Auch dort gibt es keine Karikaturen, bzw. die eine (dafür wirklich große), die Howland spielt hat einen doppelten Boden und somit zumindest am Ende auch Tiefe. Selbst Butler und Polizeiarzt oder der frisch aus dem Gefängnis freigelassene Gangster sind ausformulierte Charaktere, die merkbar Lebensgeschichten mitbringen und nicht einfach nur für die Dramaturgie oder vordergründige Effekte (Lacher und Co) handeln. Das liegt sicherlich auch in Teilen an Zbonek (beim Filmportal kann man seine Anmerkungen zum Treatment lesen - er war also außergewöhnlich früh in das Projekt eingebunden), aber ist im Ansatz eben ähnlich zu dem, was ich bei der "Gräfin" feststelle.

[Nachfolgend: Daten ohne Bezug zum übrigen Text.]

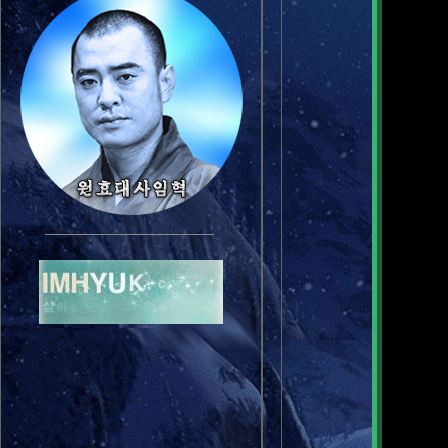
그대와 나
이 다리를 
꿈이란 집을
아이를 가지
한줄기 해당
돌담길을 따
시원한 개
살고 싶습니다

Zitat von Savini im Beitrag #178
Wobei der zweite "Wixxer"-Film sich ja schon teilweise bei der "Gräfin" bedient, etwa bei dem Mordanschlag auf dem Balkon, die Irrenstalt und speziell die Gigur des Chucky Norris, der teilweise auf Stuart Bresset basiert (teilweise natürlich auch auf Frank Keeney).

Absolut richtig, dass hatte ich vergessen! Chucky Norris ist aber ja eher ein Konglomerat aus diversen Kinski-Rollen und die Figur (wie auch Irrenanstalt und Balkon) werden hier ja in einem anderen Kontext behandelt. Dass die "Gräfin" weitaus weniger eskapistisch wirkt, liegt ja nicht an diesen Elementen, sondern daran, wie sie inszeniert und eingesetzt werden. Irrenanstalten gab es ja auch in anderen Wallace-Filmen, ohne dass diese eine ähnlich bedrückende Wirkung entwickelten.

Savini Offline



Beiträge: 1.025

27.05.2025 13:40
#180 RE: Wallace der Woche (09): Die seltsame Gräfin (1961) Zitat · Antworten

Zitat von Fabi88 im Beitrag #179
Auch dort gibt es keine Karikaturen, bzw. die eine (dafür wirklich große), die Howland spielt hat einen doppelten Boden und somit zumindest am Ende auch Tiefe. Selbst Butler und Polizeiarzt oder der frisch aus dem Gefängnis freigelassene Gangster sind ausformulierte Charaktere, die merkbar Lebensgeschichten mitbringen und nicht einfach nur für die Dramaturgie oder vordergründige Effekte (Lacher und Co) handeln.

Sind Gerechtigkeitsfanatiker, die sich für ihre Taten jedes mal aufs neue einen historischen Strick aus dem Museum holen und dabei mit einer Pferdekutsche (!) durch das London des Jahres 1963 fahren, nicht doch etwas überzeichnet? Oder pensionierte Richter, die mit ihrem Butler Mordprozesse in den eigenen vier Wänden nachspielen oder Mörder, die die Leiche des eigenen Bruders als Mumie an ein Museum verkaufen, ohne dass es dort jemandem aufzufallen scheint? Und ein wahnsinniger Wissenschaftler, der Frauen enthauptet, um deren Köpfe für medizinische Experimente zu verwenden, erscheint mir jetzt auch nicht unbedingt eine realistische Figur zu sein.
Im Vergleich finde ich im Bereich der Rialto-Reihe den "Fälscher" relativ realistisch, was die Figuren und ihre Motive angeht (abgesehen von Arents kurzen Auftritten), ähnlich den "roten Kreis" oder sogar den "schwarzen Abt", wenn man von Arents Rolle absieht (ob die dargestellten Formen des Wahnsinns überzeugend sind, sei dahingestellt).